Lá em baixo, na relva que continua a ser um espinho encravado na pata de qualquer Leão, essa equipa apresentou-se e fez questão de regressar a Alvalade com uma exibição capaz de deixar a sonhar os mais exigentes. Claro que ainda há muito a afinar, mas, caraças, se ao fim de um mês de trabalho já há tanto pormenor que nos deixa de água na boca, é impossível não imaginar que algo de bom está guardado para este grupo de trabalho. E trabalho foi máxima seguida por todos os jogadores utilizados. Ver-nos a pressionar alto uma equipa como a Roma, experiente e habituada a defender para melhor atacar, já é motivo para um gajo sorrir; ver-nos a fazê-lo e sendo capazes de manietar os italianos ao longo de praticamente todo o jogo, é motivo para sorrir muito.

De quando em vez é impossível um gajo não desviar o olhar para a linha, onde Jorge Jesus não escolhe nomes na hora de dar puxões de orelhas, numa espécie de busca pela perfeição que é impossível não passar para dentro de campo. Os extremos respondem de pronto procurando, invariavelmente, o jogo interior e deixando os corredores laterais abertos para as subidas de Jefferson e de João Pereira. O brasileiro parece peixe na água, face a este sistema, e até dou por mim a imaginar que um César Prates, na banda contrária, seria um menino feliz com tal convite a jogar em profundidade. Mas João Pereira e Esgaio saberão crescer nesta exigência que se estende a toda a equipa. Se os extremos cortam para dentro, os médios centro têm que ser capazes de perceber todo o jogo. A tal dinâmica. Queremos bola e queremos ser nós a decidir o que fazer com ela. E, sem ela, todos se movem num bailado táctico ao qual ninguém se esquiva. Se Slimani tiver que ir à linha centrar, vai. Se um dos avançados tiver que passar um jogo inteiro a colocar bombas entre o médio defensivo e os centrais adversários, passa. E se tivermos que passar 90 minutos a insistir, passamos.

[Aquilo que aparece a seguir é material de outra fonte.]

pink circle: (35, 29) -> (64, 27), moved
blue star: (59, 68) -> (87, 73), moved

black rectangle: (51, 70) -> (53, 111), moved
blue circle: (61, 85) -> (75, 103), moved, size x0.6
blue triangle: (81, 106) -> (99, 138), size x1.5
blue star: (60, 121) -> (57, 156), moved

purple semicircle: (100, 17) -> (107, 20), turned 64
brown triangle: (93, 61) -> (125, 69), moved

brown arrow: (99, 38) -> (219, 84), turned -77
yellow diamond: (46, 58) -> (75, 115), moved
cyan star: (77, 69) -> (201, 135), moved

Foi mais ou menos o que aconteceu, sendo que, felizmente e justamente, não foi preciso esperar tanto tempo para ver o marcador funcionar. Já com Mané em campo, entrado para o lugar de Ruiz ao intervalo (boas indicações ao fim de três ou quatro dias de trabalho), a equipa ganhou velocidade e irreverência. Aquele arranque da esquerda para o centro, colocando, depois, Slimani na cara do guarda-redes, é jogada que merece ser revista muitas e muitas vezes e que deixa no ar a ideia de que o crescimento do 36 poderá estar a atingir ponto de rebuçado. Depois veio Montero, para mim merecedor do lugar ao lado do argelino, num troca de colombianos que deu à equipa maior elasticidade e velocidade de pensamento entre linhas adversárias. E o golo, numa bela cabeçada de Slimani, a que se poderia ter seguido o segundo, desta feita numa cabeçada de Fredy. O colombiano não marcou, mas meteu na velocidade de Carrillo; o extremo lançou o pânico no coração da área e, num remate de ressaca, Mané acabou com as dúvidas quanto ao vencedor do jogo.

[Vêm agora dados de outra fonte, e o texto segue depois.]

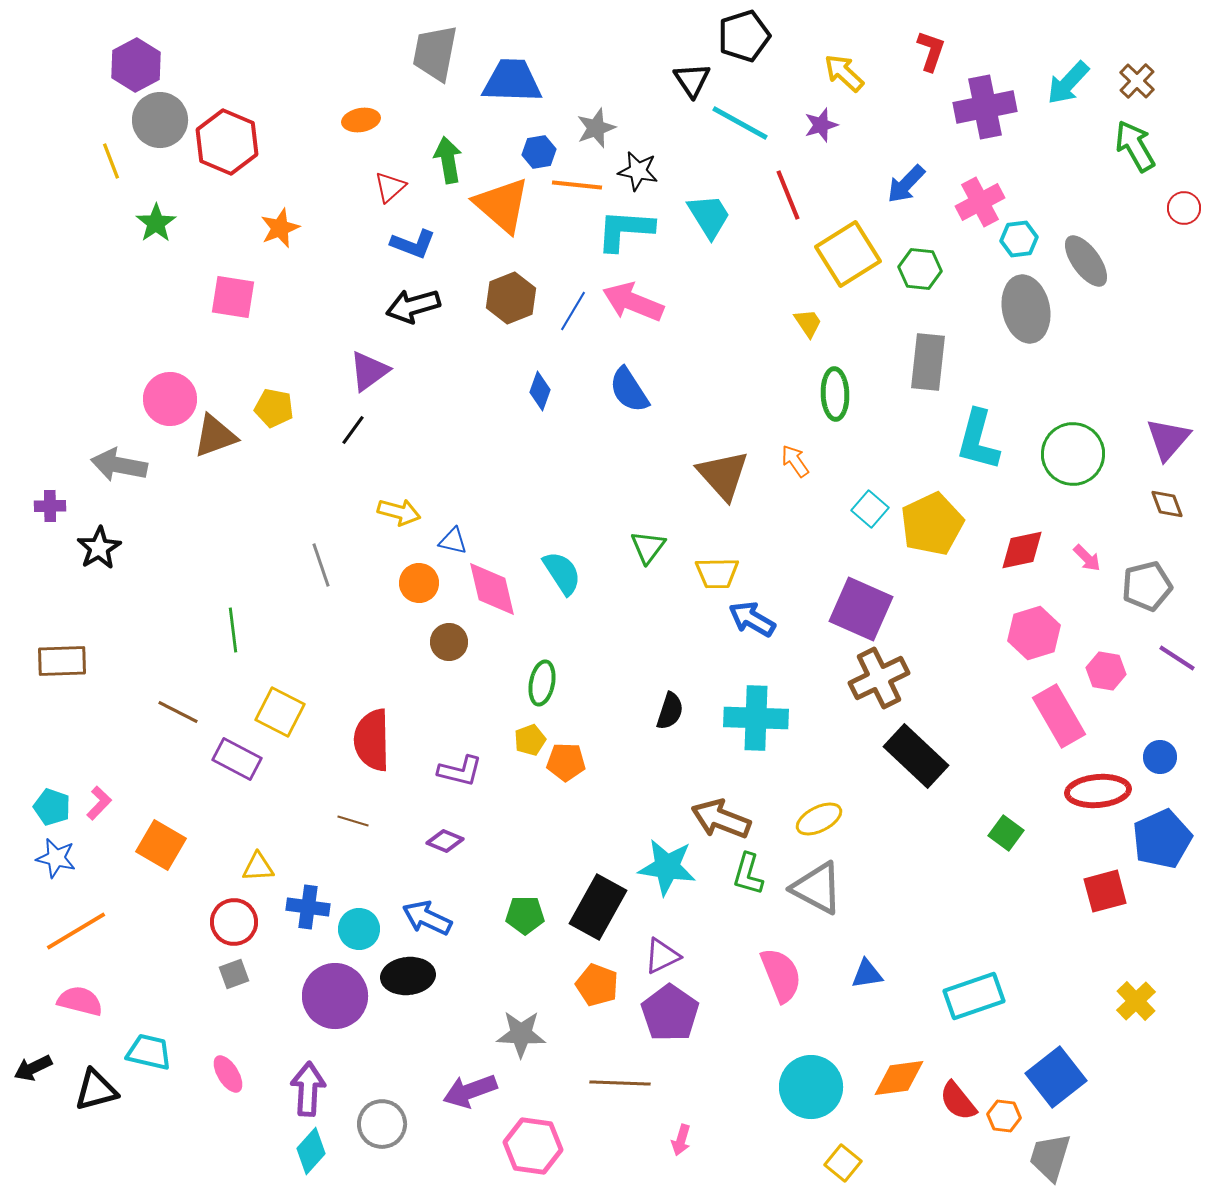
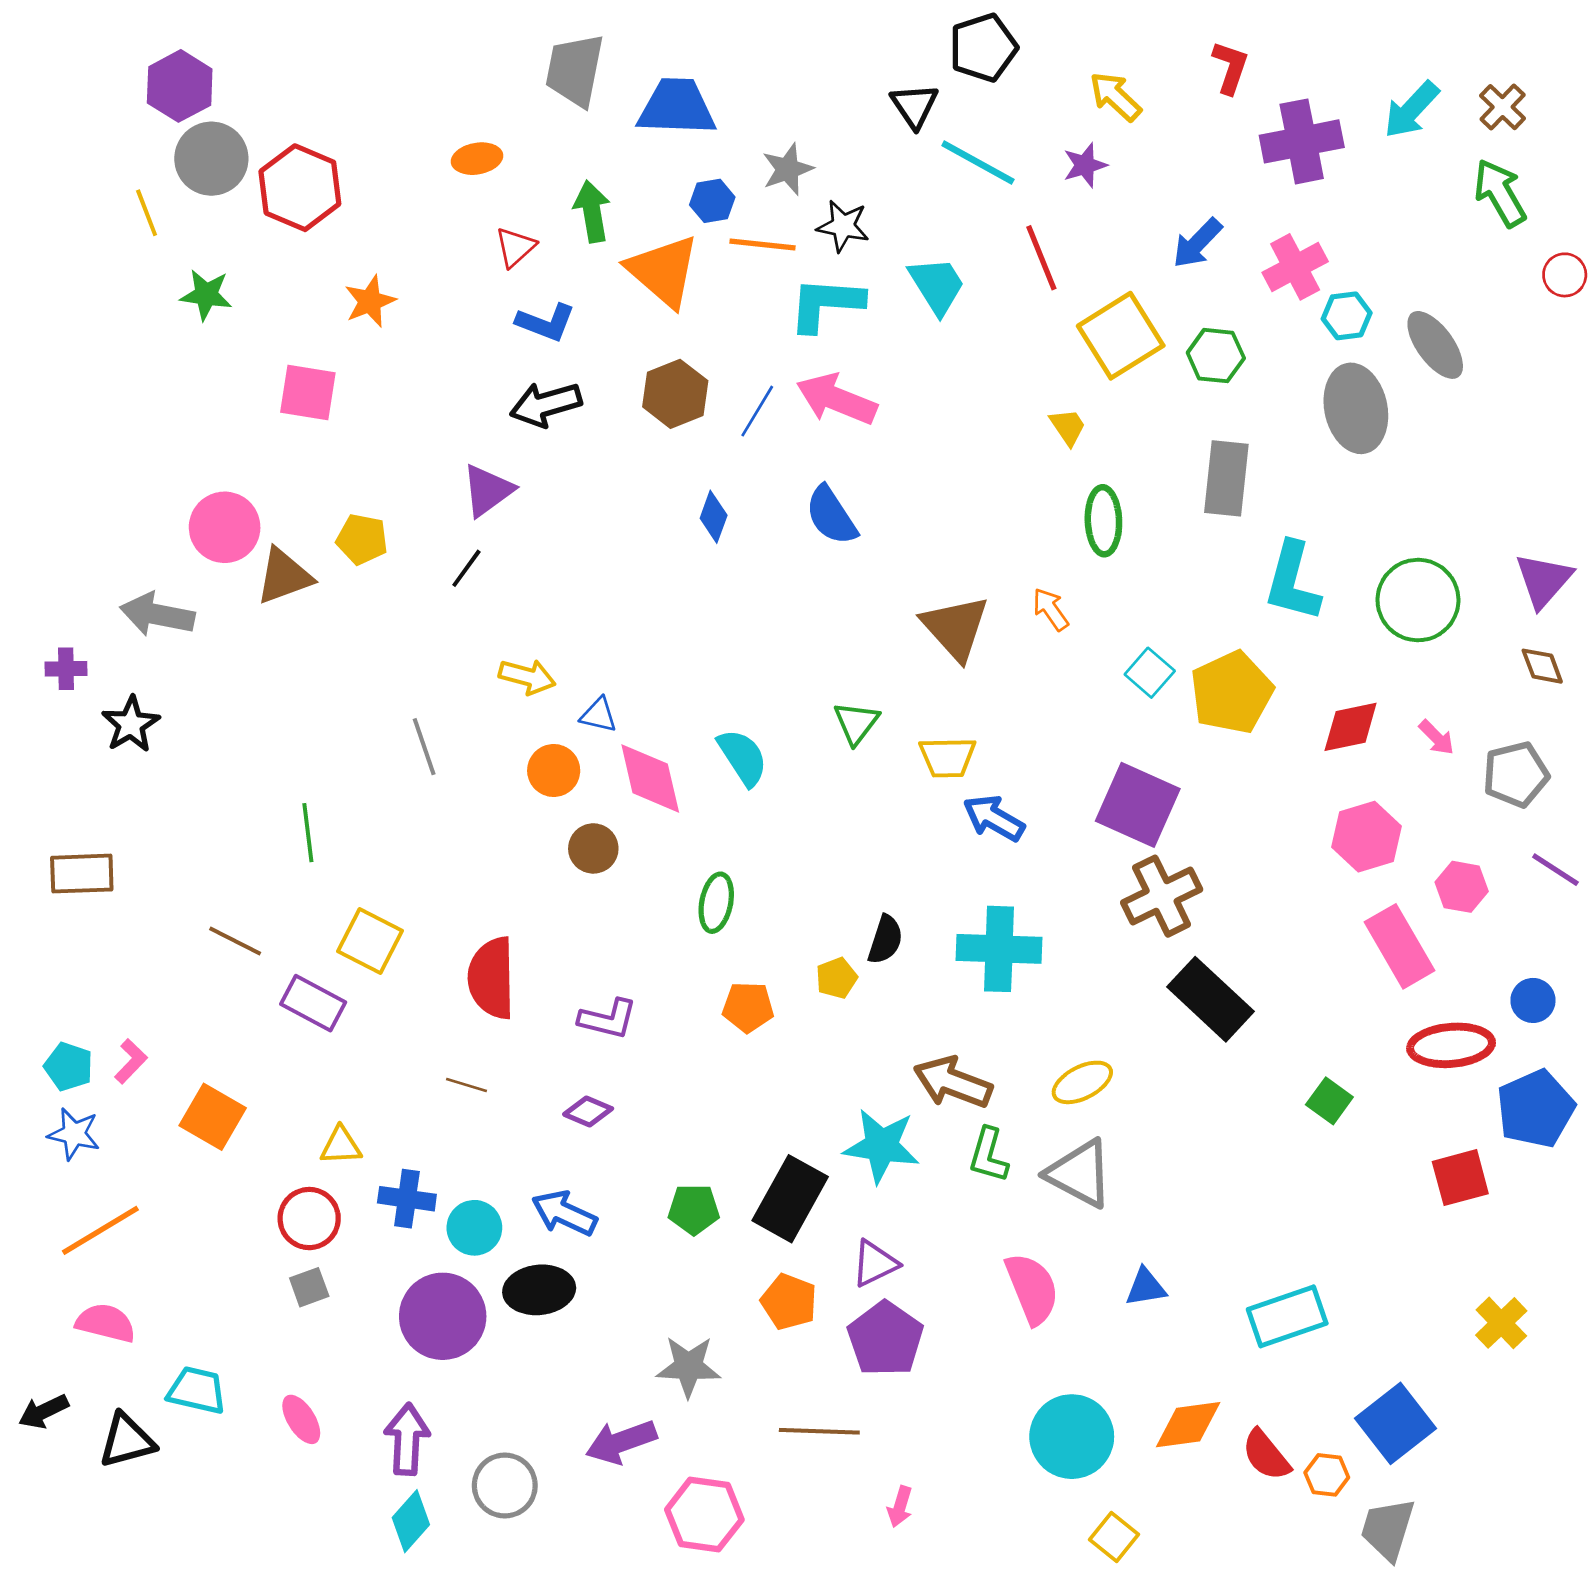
green star: (156, 223) -> (206, 295), turned -30
yellow pentagon: (530, 740) -> (836, 978), moved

Tempo de substituições, tempo de um Sporting ainda mais jovem e ainda mais assente na formação (foi você que pediu um belfodil?). Paulo Oliveira já não tinha Naldo ao lado (que grande lambada deu o brasileiro nos abutres de serviço), mas tinha Tobias. Semedo fazia pela vida na posição seis, acompanhado por um Wallyson que será a sombra de Adrien. E Gelson, o pequeno Gelson, entrado em campo como se o campo fosse dele e mostrando ao mundo a marca que fez de jogadores como Cristiano ou Nani ídolos de milhões. E aposto que, já mais calmo, Jesus pensaria para consigo que é do caraças poder optar entre o lado adulto de um Ruiz e a agitação destemida de jogadores como Mané ou Gelson, sem esquecer as capacidades únicas de Carrillo. Opções, muitas. E boas. E ainda falta William Carvalho, que dará a esta equipa uma dimensão extra.

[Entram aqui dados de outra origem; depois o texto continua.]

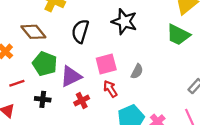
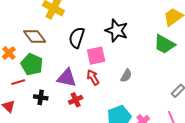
green pentagon: (45, 64) -> (32, 64), moved
pink square: (106, 64) -> (96, 56), moved
purple triangle: (71, 76) -> (67, 78), turned 35
red arrow: (110, 89) -> (93, 77), moved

É… mandaria o bom senso que, depois de tantos e tantos arranques entusiasmantes, os Sportinguistas refreassem o seu estado de alma. Que se lixe o bom senso! Este Leão cresce de semana para semana e os nossos sorrisos são cada vez mais rasgados! É mau? Mau é só voltar a ter Sporting no dia 9 e não acreditar que estamos a dar os primeiros passos para o regresso às grandes conquistas!